This is an advocacy arena for the nonprofit sector—certainly at the national level, if there are possibilities of altering and improving the health insurance coverage of DACA program participants or more, but also at the state level. Nonprofits ought to be able to demonstrate quite persuasively that the taxpayer costs of sending undocumented immigrants to emergency rooms for charity care services are much higher than the cost of including undocumented immigrants in state health insurance programs.


Protecting Rural Americans

The purpose of the Affordable Care Act was not only to provide better health insurance coverage but to achieve better, fairer healthcare provision and health outcomes. It’s not happening for rural America. Reports indicate that many of the people who did not sign up for ACA coverage live in rural areas. Reaching out to and enrolling rural Americans is going to be one of the challenges in the next open enrollment period of the ACA.

According to the Kaiser Health News, one of the challenges is simple distance: “[Rural] residents have to travel farther to get face-to-face assistance from the so-called navigators and assisters hired to help consumers figure out the process. And Internet access is sometimes spotty, discouraging online enrollment.” In last year’s navigator grants, $2.5 million of the $66 million total was designated for rural outreach. For this year’s $60 million in navigators grants, whether there is a set-aside for rural is unclear. The rural challenge is exacerbated by the fact that many of the states that chose not to expand Medicaid coverage are in the South and Southwest, where there are large numbers of rural residents without health insurance coverage.
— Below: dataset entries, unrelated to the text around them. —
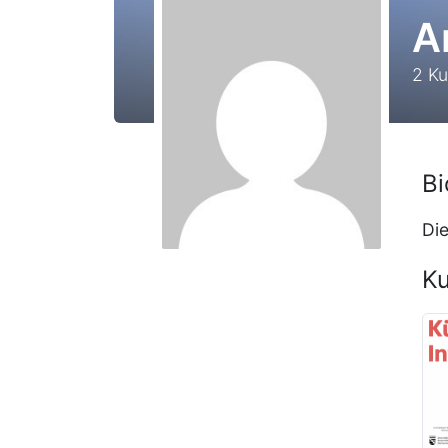
A
2
Ku
Bi
Die
Ku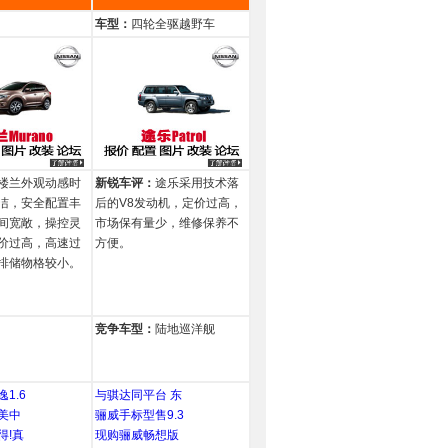
车型：
四轮全驱越野车
楼兰外观动感时
新锐车评：
途乐采用技术落
洁，安全配置丰
后的V8发动机，定价过高，
间宽敞，操控灵
市场保有量少，维修保养不
价过高，高速过
方便。
排储物格较小。
竞争车型：
陆地巡洋舰
1.6
与骐达同平台 东
的美中
骊威手标型售9.3
得!真
现购骊威畅想版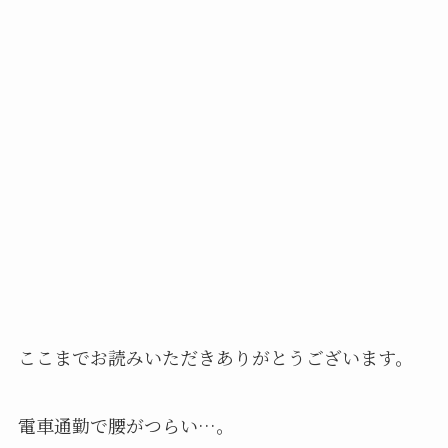
ここまでお読みいただきありがとうございます。
電車通勤で腰がつらい…。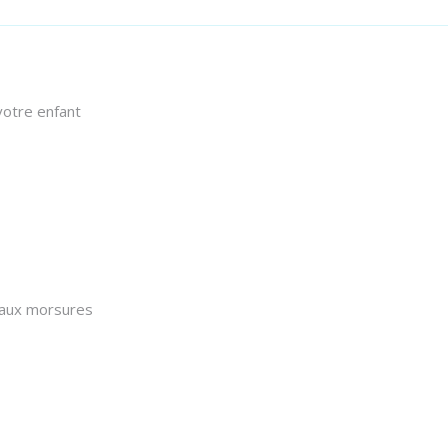
votre enfant
 aux morsures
A national study of the unhealthiest counties in the nation revealed many to be rural counties, including Grundy County in Tennessee, Jackson County in Alabama, and Dade and Walker counties in Georgia. The challenges in rural areas include limited access to quality healthcare (and healthcare providers) and low incomes that make insurance premiums and deductibles difficult for many to afford even with subsidies. Because states such as Tennessee, North Carolina, and Georgia rejected Medicaid expansion and the federal subsidies that came with it, rural hospitals have been faced with difficult financial challenges that, unlike urban hospital systems with greater resources and economies of scale, have led to hospital closings and further diminution of access for rural communities.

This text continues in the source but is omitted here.